Un système de culture des micro-algues assisté par ordinateur utilisé en labo.
Un système de culture des micro-algues assisté par ordinateur utilisé en labo.

Aurélie Selvi

«Bio-Diesel », l'intitulé a de quoi surprendre mais il pourrait bien faire son apparition à la pompe. C'est en tout cas ce sur quoi planchent des chercheurs azuréens. A l'Inria de Sophia-Antipolis et au Laboratoire océanologique de Villefranche-sur-Mer (LOV), une quarantaine de scientifiques veut mettre des micro-algues dans nos moteurs. Précurseurs, c'est en 2006 que ces as de la biodiversité marine commencent à faire germer l'idée. Une première européenne. « La matière première, c'est le phytoplancton, un micro-organisme qui produit de l'oxygène et absorbe du CO² », explique Antoine Sciandra, directeur du LOV.
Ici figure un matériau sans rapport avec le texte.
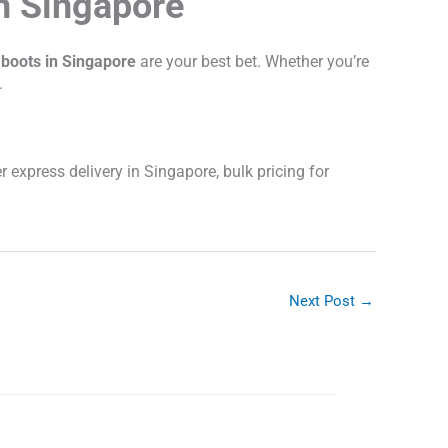
n Singapore
 boots in Singapore
are your best bet. Whether you’re
.
r express delivery in Singapore, bulk pricing for
Next Post
→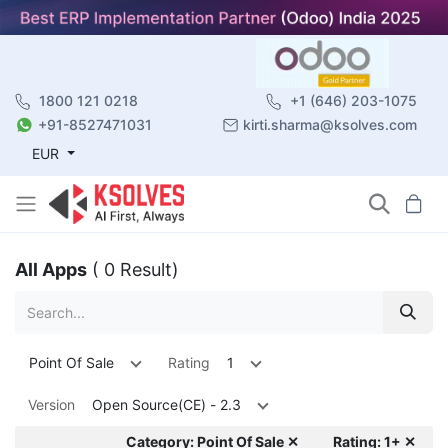
1800 121 0218
+1 (646) 203-1075
+91-8527471031
kirti.sharma@ksolves.com
EUR
All Apps
( 0 Result)
Point Of Sale
Rating
1
Version
Open Source(CE) - 2.3
Category: Point Of Sale ✕
Rating: 1+ ✕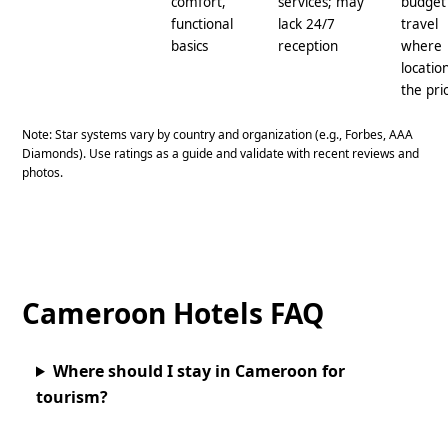
comfort,
services; may
budget
functional
lack 24/7
travel
basics
reception
where
location
the pri
Note: Star systems vary by country and organization (e.g., Forbes, AAA
Diamonds). Use ratings as a guide and validate with recent reviews and
photos.
Cameroon Hotels FAQ
Where should I stay in Cameroon for
tourism?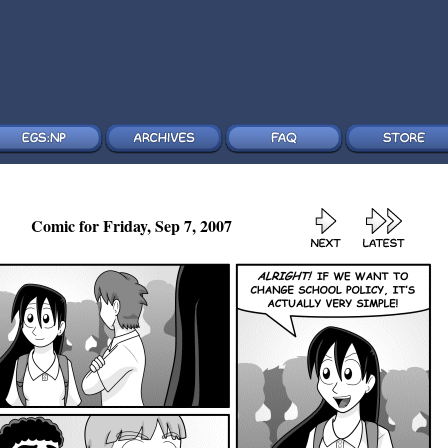
Comic for Friday, Sep 7, 2007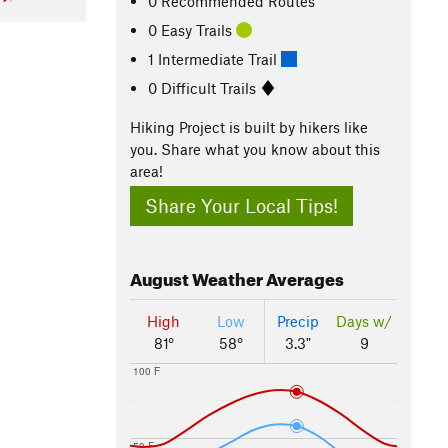
0 Recommended Routes
0 Easy Trails
1 Intermediate Trail
0 Difficult Trails
Hiking Project is built by hikers like
you. Share what you know about this
area!
Share Your Local Tips!
August
Weather Averages
High
Low
Precip
Days w/
81°
58°
3.3"
9
100 F
50 F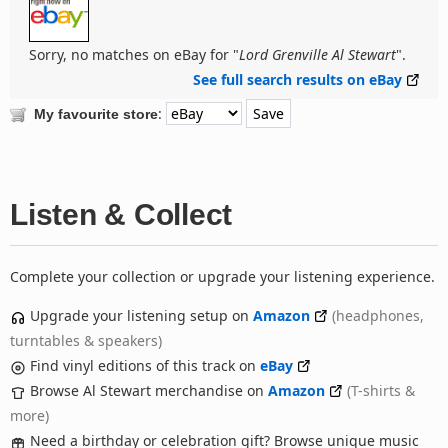
Sorry, no matches on eBay for "
Lord Grenville Al Stewart
".
See full search results on eBay
:
My favourite store
Listen & Collect
Complete your collection or upgrade your listening experience.
Upgrade your listening setup on
Amazon
(headphones,
turntables & speakers)
Find vinyl editions of this track on
eBay
Browse Al Stewart merchandise on
Amazon
(T-shirts &
more)
Need a birthday or celebration gift? Browse unique music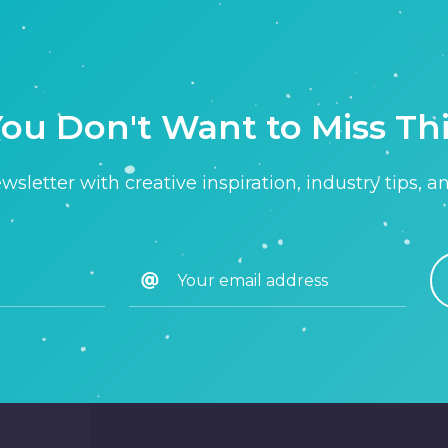
ou Don't Want to Miss Th
sletter with creative inspiration, industry tips, a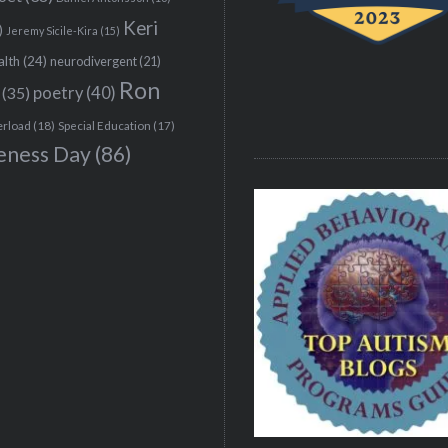
Keri
)
Jeremy Sicile-Kira
(15)
alth
(24)
neurodivergent
(21)
Ron
(35)
poetry
(40)
erload
(18)
Special Education
(17)
eness Day
(86)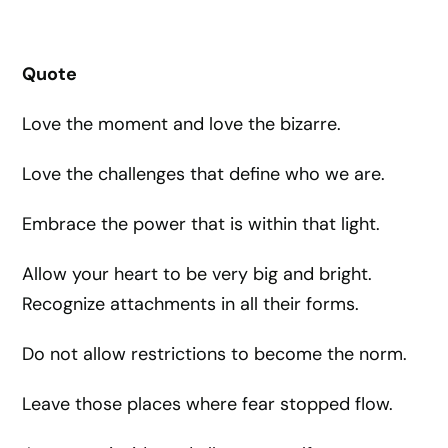
Quote
Love the moment and love the bizarre.
Love the challenges that define who we are.
Embrace the power that is within that light.
Allow your heart to be very big and bright.
Recognize attachments in all their forms.
Do not allow restrictions to become the norm.
Leave those places where fear stopped flow.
« Expérimentation industrielle »
Comment les transformer en carburant ? « En les privant d'azote en laboratoire, ces organismes génèrent une importante quantité d'huile, des lipides, équivalent à ceux générés par des plantes terrestres comme le colza ou le tournesol, détaille Olivier Bernard, directeur de recherche à l'Inria. Ces espèces pouvant contenir 50 % de leur masse en huile, il en faudrait donc 2 kg pour faire 1 kg de biocarburant », précise le scientifique. Seul hic pour l'heure, le prix : 10 € du litre. Pour faire baisser les coûts, les spécialistes se donnent une dizaine d'années. Baptisé « Green stars », leur projet, développé en partenariat avec des chercheurs de Montpellier et de Narbonne pour un coût de 160 millions d'euros, vient d'être sélectionné dans le programme d'investissement d'avenir de l'Etat, qui en financera 20%. Sur la Côte, le département, la métropole et la région mettront aussi la main au porte-monnaie. Une étape qui permettra aux micro-algues de quitter leur labo : d'ici à 3 ans, un site d'un hectare, dédié à des expérimentations industrielles, verra le jour dans la plaine du Var, à Nice.